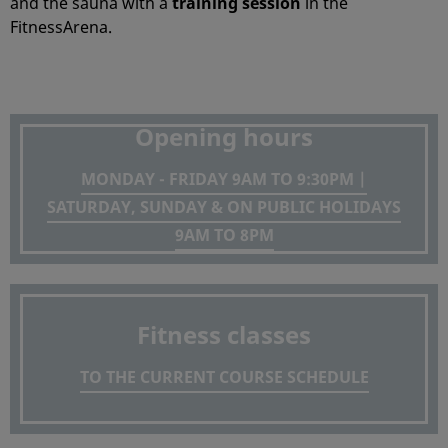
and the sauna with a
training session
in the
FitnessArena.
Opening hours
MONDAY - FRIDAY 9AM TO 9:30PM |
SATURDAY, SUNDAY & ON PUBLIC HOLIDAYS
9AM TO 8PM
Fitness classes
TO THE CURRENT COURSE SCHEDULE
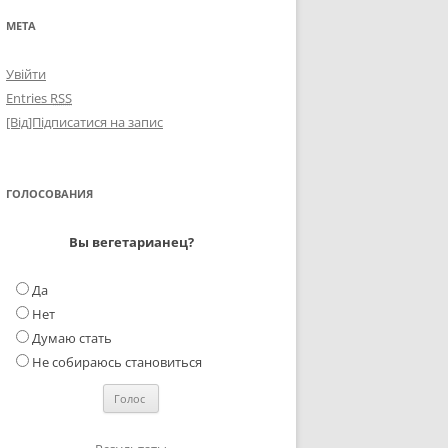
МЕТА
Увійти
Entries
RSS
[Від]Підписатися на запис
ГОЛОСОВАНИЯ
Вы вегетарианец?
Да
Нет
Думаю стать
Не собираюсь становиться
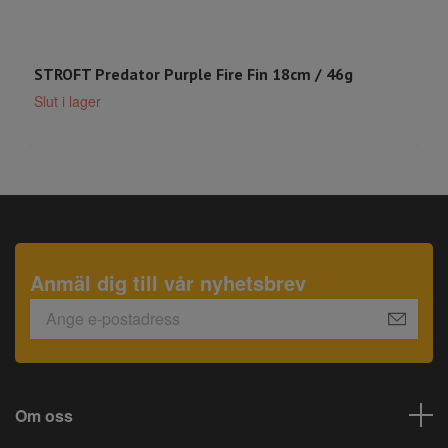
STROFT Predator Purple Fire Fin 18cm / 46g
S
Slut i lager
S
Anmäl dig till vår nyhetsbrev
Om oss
————————
| Task objective |
Word for word, repeat the lines of data above, omitting every picture.

| Solution for this problem |
and the sauna with a
training session
in the
FitnessArena.
Opening hours
MONDAY - FRIDAY 9AM TO 9:30PM |
SATURDAY, SUNDAY & ON PUBLIC HOLIDAYS
9AM TO 8PM
Fitness classes
TO THE CURRENT COURSE SCHEDULE
МЕТА
Увійти
Entries
RSS
[Від]Підписатися на запис
ГОЛОСОВАНИЯ
Вы вегетарианец?
Да
Нет
Думаю стать
Не собираюсь становиться
STROFT Predator Purple Fire Fin 18cm / 46g
S
Slut i lager
S
Anmäl dig till vår nyhetsbrev
Om oss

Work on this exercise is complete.